Supplied information.
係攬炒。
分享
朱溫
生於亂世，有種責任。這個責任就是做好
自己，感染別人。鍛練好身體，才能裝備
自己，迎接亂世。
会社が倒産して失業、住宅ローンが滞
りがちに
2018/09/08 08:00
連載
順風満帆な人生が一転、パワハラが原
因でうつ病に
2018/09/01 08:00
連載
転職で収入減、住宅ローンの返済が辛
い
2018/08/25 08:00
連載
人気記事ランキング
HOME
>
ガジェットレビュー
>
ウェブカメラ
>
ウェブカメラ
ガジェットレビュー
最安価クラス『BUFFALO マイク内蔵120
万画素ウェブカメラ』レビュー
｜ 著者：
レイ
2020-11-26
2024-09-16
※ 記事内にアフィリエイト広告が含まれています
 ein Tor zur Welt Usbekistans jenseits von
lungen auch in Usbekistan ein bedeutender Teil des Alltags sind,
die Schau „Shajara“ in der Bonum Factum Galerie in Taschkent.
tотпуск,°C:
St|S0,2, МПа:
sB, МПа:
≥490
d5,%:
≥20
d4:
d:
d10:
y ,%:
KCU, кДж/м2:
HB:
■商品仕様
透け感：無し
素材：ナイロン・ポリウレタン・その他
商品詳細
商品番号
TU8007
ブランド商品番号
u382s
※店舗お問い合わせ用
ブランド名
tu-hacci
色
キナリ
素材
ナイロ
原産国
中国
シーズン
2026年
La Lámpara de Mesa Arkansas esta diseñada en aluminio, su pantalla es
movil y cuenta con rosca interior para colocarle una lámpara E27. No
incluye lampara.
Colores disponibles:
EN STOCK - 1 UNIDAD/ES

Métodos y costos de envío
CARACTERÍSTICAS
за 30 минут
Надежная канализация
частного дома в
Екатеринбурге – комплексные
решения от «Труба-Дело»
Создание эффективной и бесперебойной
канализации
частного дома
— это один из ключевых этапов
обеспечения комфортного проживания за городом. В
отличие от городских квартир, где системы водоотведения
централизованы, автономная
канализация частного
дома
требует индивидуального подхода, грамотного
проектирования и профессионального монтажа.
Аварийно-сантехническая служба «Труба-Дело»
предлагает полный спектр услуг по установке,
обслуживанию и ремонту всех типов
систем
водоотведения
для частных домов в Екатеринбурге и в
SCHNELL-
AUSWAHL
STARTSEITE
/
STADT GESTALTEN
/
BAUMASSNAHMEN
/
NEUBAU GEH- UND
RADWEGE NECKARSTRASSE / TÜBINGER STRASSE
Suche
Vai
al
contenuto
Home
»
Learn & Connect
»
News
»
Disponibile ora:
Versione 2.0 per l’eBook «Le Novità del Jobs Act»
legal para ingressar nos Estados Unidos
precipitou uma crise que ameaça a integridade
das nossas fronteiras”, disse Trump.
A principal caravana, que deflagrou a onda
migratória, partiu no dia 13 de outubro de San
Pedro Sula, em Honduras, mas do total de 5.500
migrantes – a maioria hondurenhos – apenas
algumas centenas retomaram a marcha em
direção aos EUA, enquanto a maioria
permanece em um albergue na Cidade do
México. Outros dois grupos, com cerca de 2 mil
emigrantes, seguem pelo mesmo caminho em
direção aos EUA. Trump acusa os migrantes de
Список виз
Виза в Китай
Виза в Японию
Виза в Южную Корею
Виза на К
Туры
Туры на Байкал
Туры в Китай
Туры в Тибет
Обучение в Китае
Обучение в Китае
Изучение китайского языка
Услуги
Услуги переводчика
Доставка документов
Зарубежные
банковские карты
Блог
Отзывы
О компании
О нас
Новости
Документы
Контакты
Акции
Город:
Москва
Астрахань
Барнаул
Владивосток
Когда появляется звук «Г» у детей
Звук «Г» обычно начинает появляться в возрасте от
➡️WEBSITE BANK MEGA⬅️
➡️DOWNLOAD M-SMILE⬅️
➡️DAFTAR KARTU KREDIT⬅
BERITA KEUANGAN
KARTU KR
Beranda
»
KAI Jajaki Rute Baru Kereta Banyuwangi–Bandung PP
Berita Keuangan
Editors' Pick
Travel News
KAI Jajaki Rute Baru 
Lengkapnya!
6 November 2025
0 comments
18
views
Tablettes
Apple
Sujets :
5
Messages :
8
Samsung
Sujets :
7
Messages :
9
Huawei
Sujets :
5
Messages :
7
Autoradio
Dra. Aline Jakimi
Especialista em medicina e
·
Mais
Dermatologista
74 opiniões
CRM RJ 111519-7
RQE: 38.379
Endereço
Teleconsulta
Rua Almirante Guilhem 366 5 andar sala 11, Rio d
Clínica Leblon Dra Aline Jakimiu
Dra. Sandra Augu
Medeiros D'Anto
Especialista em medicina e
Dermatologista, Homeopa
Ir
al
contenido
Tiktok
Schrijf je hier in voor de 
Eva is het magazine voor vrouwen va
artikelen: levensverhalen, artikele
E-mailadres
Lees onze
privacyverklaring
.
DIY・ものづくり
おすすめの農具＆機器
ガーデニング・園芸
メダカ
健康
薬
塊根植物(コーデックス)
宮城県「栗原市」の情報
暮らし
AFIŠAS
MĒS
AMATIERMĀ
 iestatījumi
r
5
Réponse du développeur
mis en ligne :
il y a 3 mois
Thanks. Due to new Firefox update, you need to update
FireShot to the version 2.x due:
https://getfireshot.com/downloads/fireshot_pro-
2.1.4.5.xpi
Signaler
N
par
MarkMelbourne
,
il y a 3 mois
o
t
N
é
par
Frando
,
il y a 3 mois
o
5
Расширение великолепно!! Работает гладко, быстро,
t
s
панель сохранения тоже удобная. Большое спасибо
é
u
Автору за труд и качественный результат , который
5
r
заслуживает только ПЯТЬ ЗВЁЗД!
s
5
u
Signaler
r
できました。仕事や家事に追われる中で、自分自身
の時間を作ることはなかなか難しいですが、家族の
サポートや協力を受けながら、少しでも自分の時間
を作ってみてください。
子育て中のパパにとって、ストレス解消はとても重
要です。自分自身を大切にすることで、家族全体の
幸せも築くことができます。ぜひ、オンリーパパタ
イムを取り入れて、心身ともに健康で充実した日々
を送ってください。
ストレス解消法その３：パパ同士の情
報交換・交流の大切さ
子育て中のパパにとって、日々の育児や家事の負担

Exercise goal.
Up to and including the line with "ein Tor zur Welt Usbekistans jenseits von", write out the records above exactly, starting from their first line.

Your solution.
係攬炒。
分享
朱溫
生於亂世，有種責任。這個責任就是做好
自己，感染別人。鍛練好身體，才能裝備
自己，迎接亂世。
会社が倒産して失業、住宅ローンが滞
りがちに
2018/09/08 08:00
連載
順風満帆な人生が一転、パワハラが原
因でうつ病に
2018/09/01 08:00
連載
転職で収入減、住宅ローンの返済が辛
い
2018/08/25 08:00
連載
人気記事ランキング
HOME
>
ガジェットレビュー
>
ウェブカメラ
>
ウェブカメラ
ガジェットレビュー
最安価クラス『BUFFALO マイク内蔵120
万画素ウェブカメラ』レビュー
｜ 著者：
レイ
2020-11-26
2024-09-16
※ 記事内にアフィリエイト広告が含まれています
 ein Tor zur Welt Usbekistans jenseits von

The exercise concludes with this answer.